Patelin du Haut Atlas, situé à une centaine de kilomètres de Marrakech, Tinmel est la première capitale de la dynastie almohade. Cette bourgade avait servi de lieu de refuge au théologien Mohamed Ibn Toumert, connu pour son zèle religieux et ses actions réformatrices menées contre les Almoravides, et d’agora où la première communauté almohade se préparait et se rassemblait pour éradiquer la ‘débauche’ des Almoravides.

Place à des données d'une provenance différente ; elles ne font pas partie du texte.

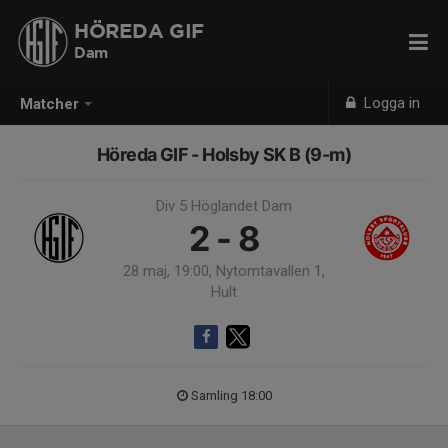
HÖREDA GIF
Dam
Logga in
Matcher
Höreda GIF - Holsby SK B (9-m)
Div 5 Höglandet Dam
2 - 8
28 maj, 19:00, Nytomtavallen 1,
Hult
Samling 18:00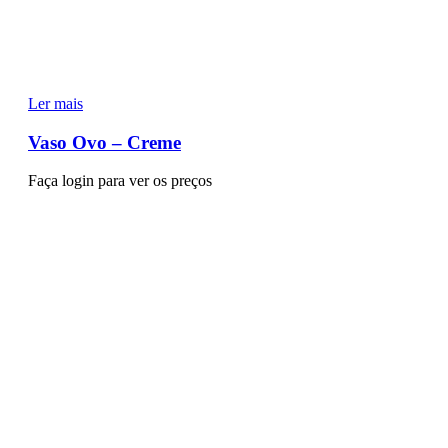
Ler mais
Vaso Ovo – Creme
Faça login para ver os preços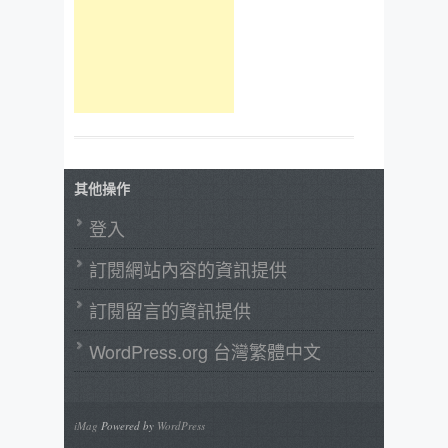
其他操作
登入
訂閱網站內容的資訊提供
訂閱留言的資訊提供
WordPress.org 台灣繁體中文
iMag
Powered by
WordPress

En 1153, ce lieu séculaire abritant l’archétype de l’architecture almohade – la mosquée de Tinmel – s’est vu doté d’une mosquée à la mémoire du premier Imam des Almohades, Mohammed Ibn Toumert, dont le lancement des travaux de construction fut ordonné par son disciple Abd al- Moumen Ibn Ali. Ce dernier est le premier monarque almohade à avoir porté le titre de ‘Commandeur des Croyants’, alors que celui-ci n’était réservé qu’au pouvoir califal de Bagdad. Après le décès de Ibn Toumert en 1130, et lors de son retour d’une campagne en 1153, Abd al- Moumen Ibn Ali a dépêché son armée pour édifier la mosquée de Tinmel et agrandir le village.
La date de construction de la mosquée remonte en effet à 1153. Certains historiens et historiographes n’ont pas été unanimes à considérer cette datation, car estimant qu’elle est tirée du passage d’un ouvrage qui contient quelques approximations historiques, en l’occurrence Rawd al- Qirtas, un livre traitant de quatre dynasties, à savoir les Idrissides, les Almoravides, les Almohades, les érinides. D’aucuns justifient leurs soupçons par la ressemblance planimétrique qui existe entre la mosquée de Tinmel et la première Koutoubia, dont la construction a été décidée au tournant de l’année 1147 JC.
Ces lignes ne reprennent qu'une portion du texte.